Courtesy of Tony McKay Photography and Glory Days Magazine


  1. britishpathe.comI was wondering which fringed Vionnet you liked!! (I was thinking of another one, I think it’s a Vionnet, but might be Patou, where a bias cut dress has individually applied long strands of fringe to the skirt, rather than long strips just applied.)

    And nothing to period originals…. I’d have agreed, but there is always an exception!

    I do also have a pretty great 1920s blue-and-gold knitted rayon tunic with long “flapper fringe” on the hem…. alas, I only have one photo of it, taken a long time ago (I’ve had it nearly 17/18 years!), so really small and really bad by modern pic quality standards, but I love it. Shown here over a blue “stand-in” underdress.

    Again, the fringes are individually applied/hand-knotted strand by strand and it has cute tassels at the ends of the neck tie and sash.

    Also, while doing research for Wedding Dress years ago, I came across a really awesome 1927 wedding on Pathe where the bride is wearing a all-over fringed dress and the way it moved on her was brilliant – very different to modern flapper fringe.

    Mind you, you like dresses covered in little pimply puffs (visceral shudder at the memory of THAT Rate the Dress) so we all like things that other people REALLY don’t! 😉

    • Elise says

      Yes, fringe in movement is wonderful, and there is so much movement in a bride–walking down the aisle, exiting the church to rice/birdfeed/bubbles, that something like fringe makes sense.

  2. I love it. It’s fun and very attractive, and the little tassels are a nice touch.

  3. I absolutely adore 30″s dresses – I watched the Miss Fisher shows for that – especially the hats.

  4. That cherry dress is the BOMB and now I MUST MAKE IT. LOVE the fringe dress you have done, quite excellent 🙂

  5. I think it turned out great! But I have to say I am a fan of the fringe! Love it! Whether it be the “fringe girl” as I call her in the hokey 60s beach movies, all the way to the bad costumes!

    I am know clothing historian though. I just like anything fun and kinda sorta maybe inspired by history. Heh heh.

  6. Martina says

    I love that, but I want the lilac gingham in the bottom right corner!

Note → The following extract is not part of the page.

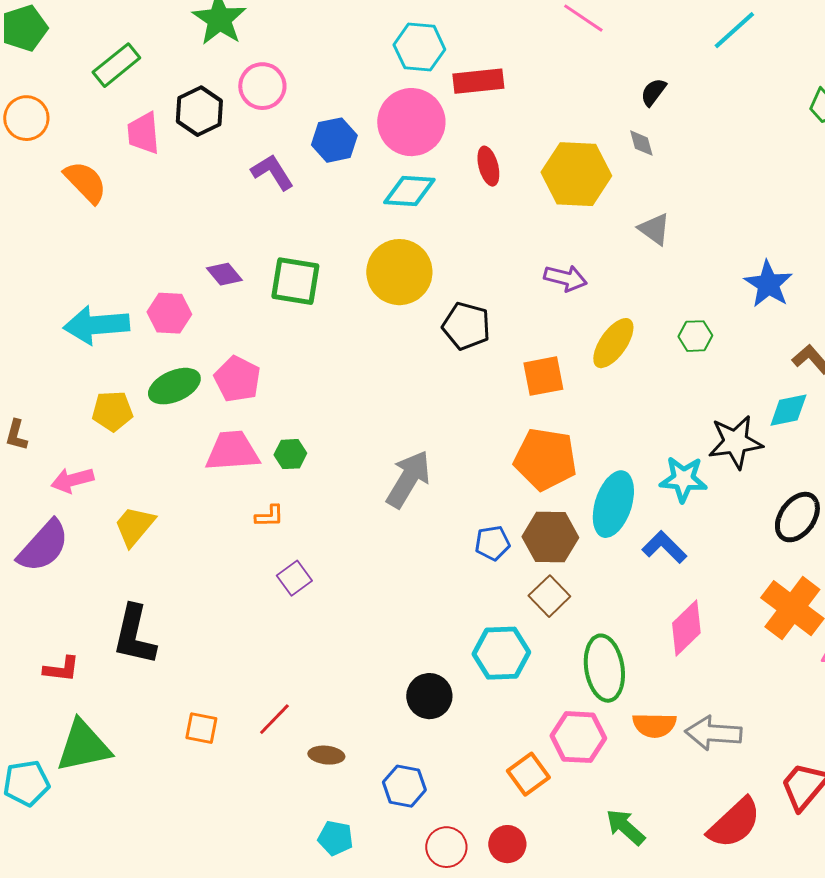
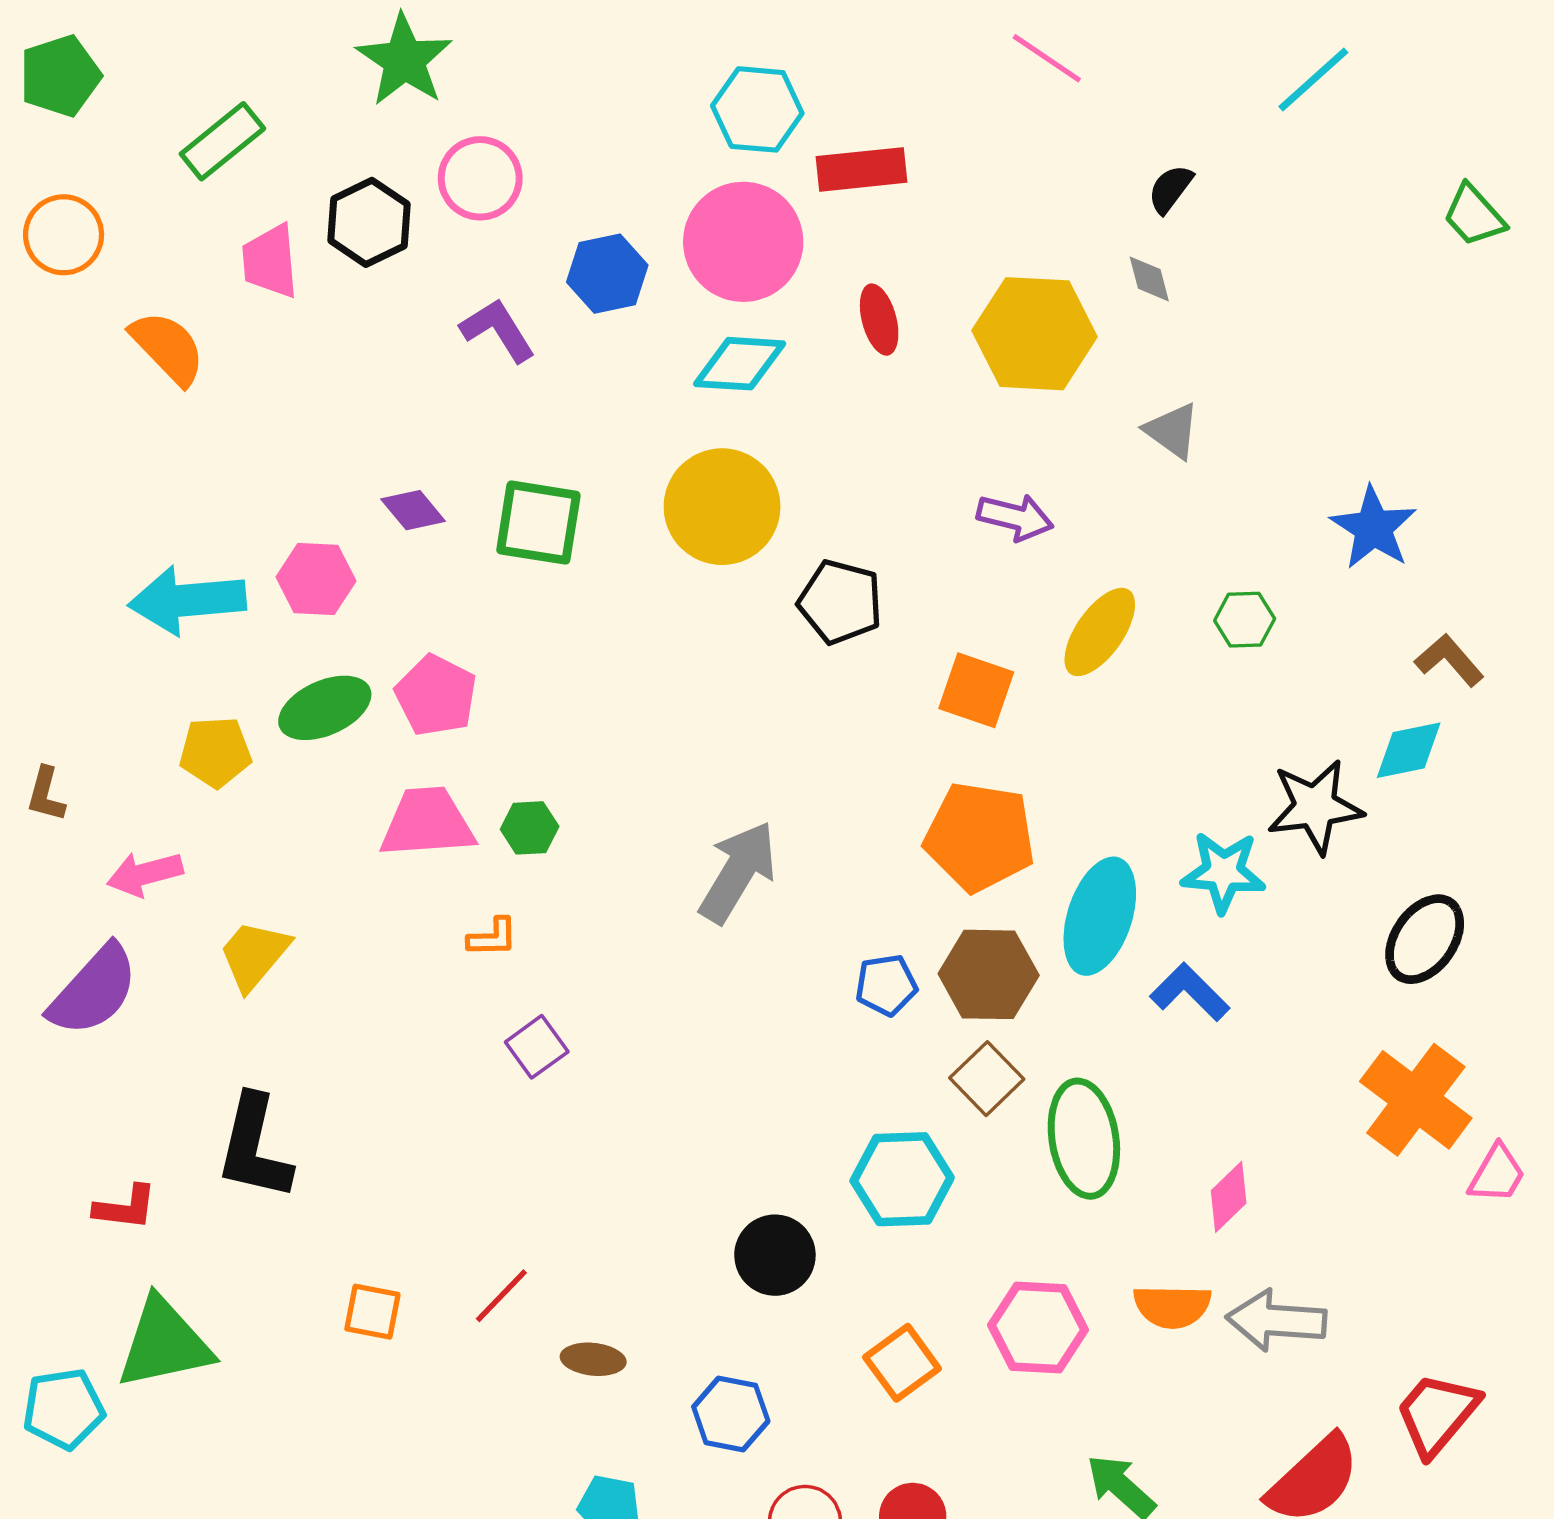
orange square: (543, 376) -> (976, 690), turned 30
pink diamond: (686, 628) -> (1229, 1197), moved, size x0.7
green ellipse: (604, 668) -> (1084, 1139), moved
orange square: (528, 774) -> (902, 1363), moved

  7. Martina, I think it’s a good thing, or we’d all end up looking the same! I want the blue gingham of 1921. ;D

    Leimomi, I love how serendipitiously it all went together in your stash, bad fabric choice or not. Looking forward to seeing version 2.0. 😉

  8. Elise says

    I know exactly what sort of heavy drapey fabric you are talking about! Nice try, and next try will be even better. It looks lovely in pictures, though!

  9. Deanna says

    So cute! Isn’t it nice when something you don’t care for surprises you into liking it? 🙂

    Also, Jocie – Candy Johnson! I’d love to be that fabulous (but tacky) someday!

  10. Kettu says

    Those shoes are absolutly faboulus. I have wanted a pair of red shoes for some time now, but never quite found any that had a style I liked. This style I really like! Too bad for me that they are from the 90s though 🙂 Still faboulous, and a great dress too and I think the other accessoriesing you did is very nice.

    • Thank you! <3 I love a lot of the 90s shoes - such a great historical look. I hope the style comes back into fashion soon!